Captain Corelli’s Mandolin
On the internet, all that the geek fan boys want to know about this historical romance is whether hottie Penélope Cruz bares her breasts. Yes, guys, she does, if only for a moment. On the literary circuit, admirers of this best seller by Louis de Bernières want to know whether the movie captures the flavor of the novel. Yes, readers, it does, if only for a moment. Like so many page-to-screen transfers, Captain Corelli’s Mandolin has had its vitality, scope and internal logic abridged, not to mention its gay subplot. Director John Madden (Shakespeare in Love) and screenwriter Shawn Slovo (A World Apart) have hacked the book down into something picturesque, respectful and emotionally flat.
Things start on an intriguing note as World War II invades the quiet Greek island of Cephallonia, and Corelli (Nicolas Cage), an Italian captain, is billeted at the home of Dr. Iannis (John Hurt) and his daughter Pelagia (Penèlope Cruz). Resentment is thick, since Pelagia and her fisherman fiancé, Mandras (Christian Bale), a Greek partisan, despise the occupying armies of Italy and Germany. But Corelli, an opera-singing, mandolin-strumming free spirit, has an open-faced charm that seduces Pelagia and incites a town that punishes girls who consort with the enemy.

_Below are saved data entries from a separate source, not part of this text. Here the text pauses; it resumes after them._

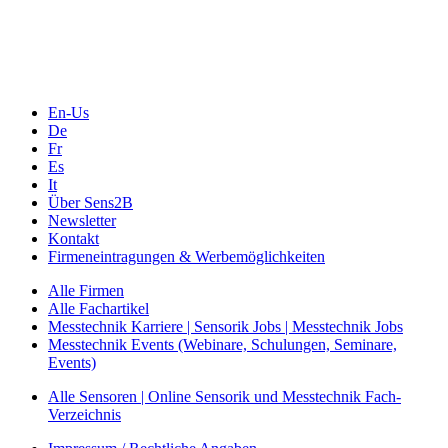
Webinare, Webcasts
Online-Events
Messen, Ausstellungen, Konferenzen
En-Us
De
Fr
Es
It
Über Sens2B
Newsletter
Kontakt
Firmeneintragungen & Werbemöglichkeiten
Alle Firmen
Alle Fachartikel
Messtechnik Karriere | Sensorik Jobs | Messtechnik Jobs
Messtechnik Events (Webinare, Schulungen, Seminare,
Events)
Alle Sensoren | Online Sensorik und Messtechnik Fach-
Verzeichnis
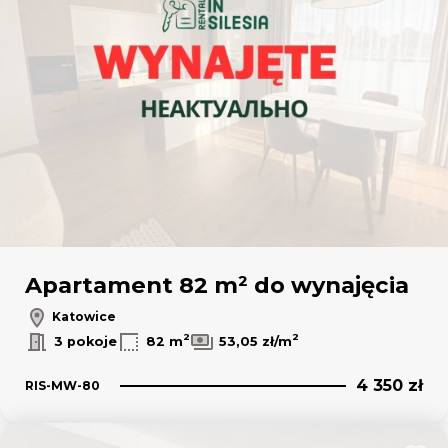
Apartament 82 m² do wynajęcia
Katowice
2
2
3 pokoje
82 m
53,05 zł/m
4 350 zł
RIS-MW-80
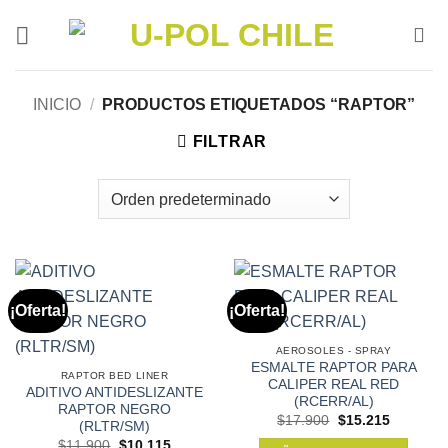
Saltar
al
contenido
INICIO
/
PRODUCTOS ETIQUETADOS “RAPTOR”
FILTRAR
¡Oferta!
¡Oferta!
AEROSOLES - SPRAY
ESMALTE RAPTOR PARA
RAPTOR BED LINER
CALIPER REAL RED
ADITIVO ANTIDESLIZANTE
(RCERR/AL)
RAPTOR NEGRO
El
El
$
17.900
$
15.215
(RLTR/SM)
precio
precio
El
El
$
11.900
$
10.115
original
actual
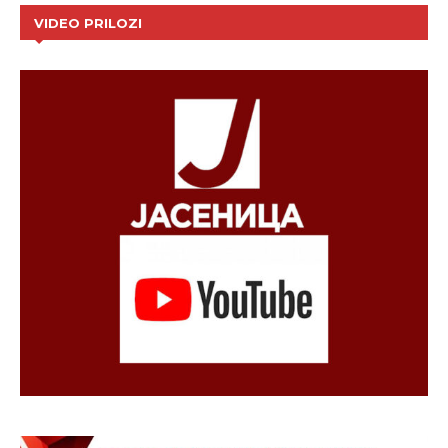
VIDEO PRILOZI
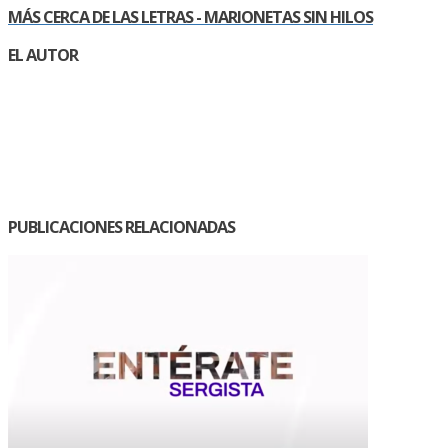
MÁS CERCA DE LAS LETRAS - MARIONETAS SIN HILOS
EL AUTOR
PUBLICACIONES RELACIONADAS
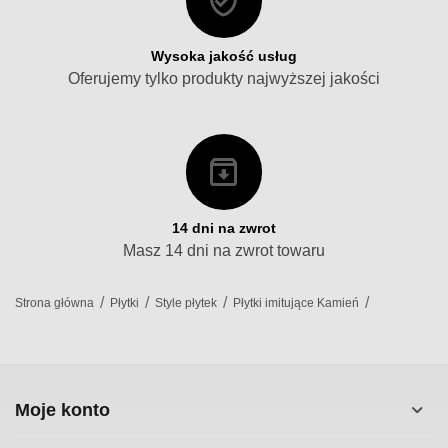
Wysoka jakość usług
Oferujemy tylko produkty najwyższej jakości
14 dni na zwrot
Masz 14 dni na zwrot towaru
/
/
/
/
Strona główna
Płytki
Style płytek
Płytki imitujące Kamień
Moje konto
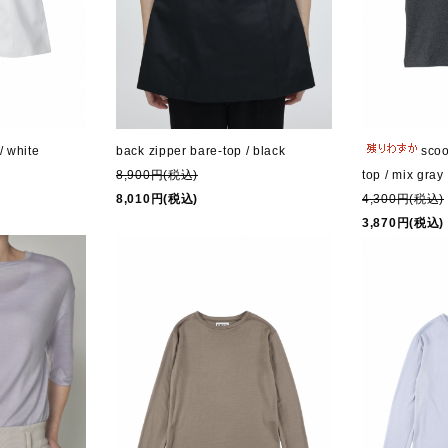
/ white
scoo
back zipper bare-top / black
top / mix gray
8,900円(税込)
4,300円(税込)
8,010円(税込)
3,870円(税込)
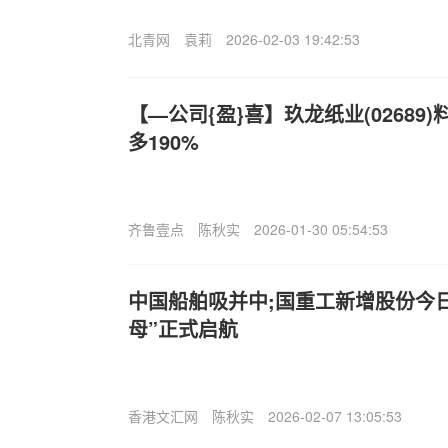
北青网
袁莉
2026-02-03 19:42:53
【—公司{盈}喜】玖龙纸业(02689
多190%
齐鲁壹点
陈秋实
2026-01-30 05:54:53
中国船舶吸并中;国重工新增股份今日
母”正式启航
香港文汇网
陈秋实
2026-02-07 13:05:53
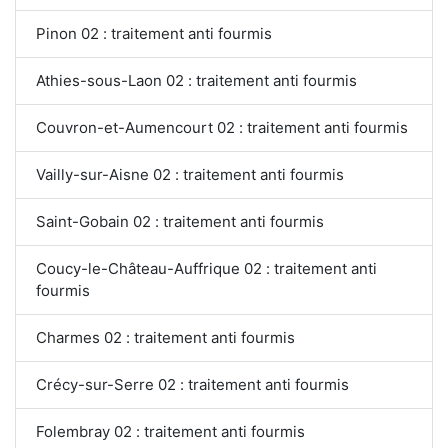
Pinon 02 : traitement anti fourmis
Athies-sous-Laon 02 : traitement anti fourmis
Couvron-et-Aumencourt 02 : traitement anti fourmis
Vailly-sur-Aisne 02 : traitement anti fourmis
Saint-Gobain 02 : traitement anti fourmis
Coucy-le-Château-Auffrique 02 : traitement anti
fourmis
Charmes 02 : traitement anti fourmis
Crécy-sur-Serre 02 : traitement anti fourmis
Folembray 02 : traitement anti fourmis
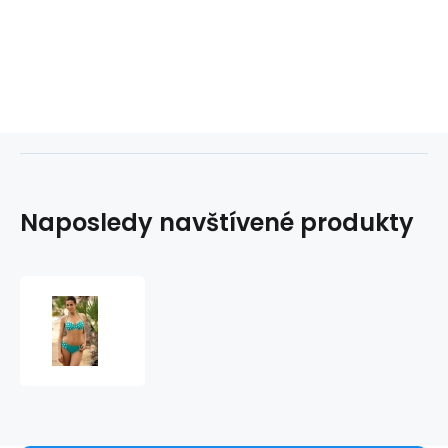
Naposledy navštívené produkty
Dvoudílné
plavky
Juliana
M-
311
-
Marko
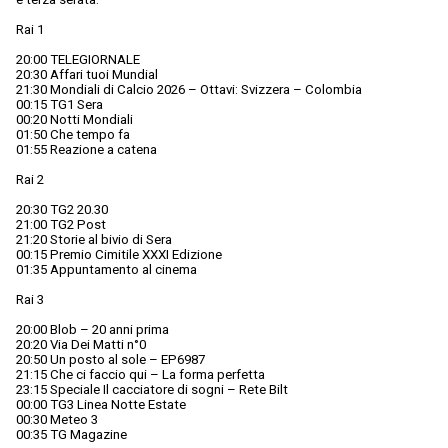
Rai 1
20:00 TELEGIORNALE
20:30 Affari tuoi Mundial
21:30 Mondiali di Calcio 2026 – Ottavi: Svizzera – Colombia
00:15 TG1 Sera
00:20 Notti Mondiali
01:50 Che tempo fa
01:55 Reazione a catena
Rai 2
20:30 TG2 20.30
21:00 TG2 Post
21:20 Storie al bivio di Sera
00:15 Premio Cimitile XXXI Edizione
01:35 Appuntamento al cinema
Rai 3
20:00 Blob – 20 anni prima
20:20 Via Dei Matti n°0
20:50 Un posto al sole – EP6987
21:15 Che ci faccio qui – La forma perfetta
23:15 Speciale Il cacciatore di sogni – Rete Bilt
00:00 TG3 Linea Notte Estate
00:30 Meteo 3
00:35 TG Magazine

It’s no strain to see where this is going. The strain is all on the actors. Cage struggles with his Italian accent. The Welsh-born Bale, who excels at chilly anti-heroes (American Psycho), loses the battle of persuasively embodying a soulful Greek. Cruz, the Spanish beauty, fits into the setting with greater ease, but she seems equally unreceptive to the weak romantic vibes given off by Cage and Bale. That leaves whatever scenes worth stealing to Hurt, who brings glimmers of much-needed humor to a film that ends up embalmed by its own nobility.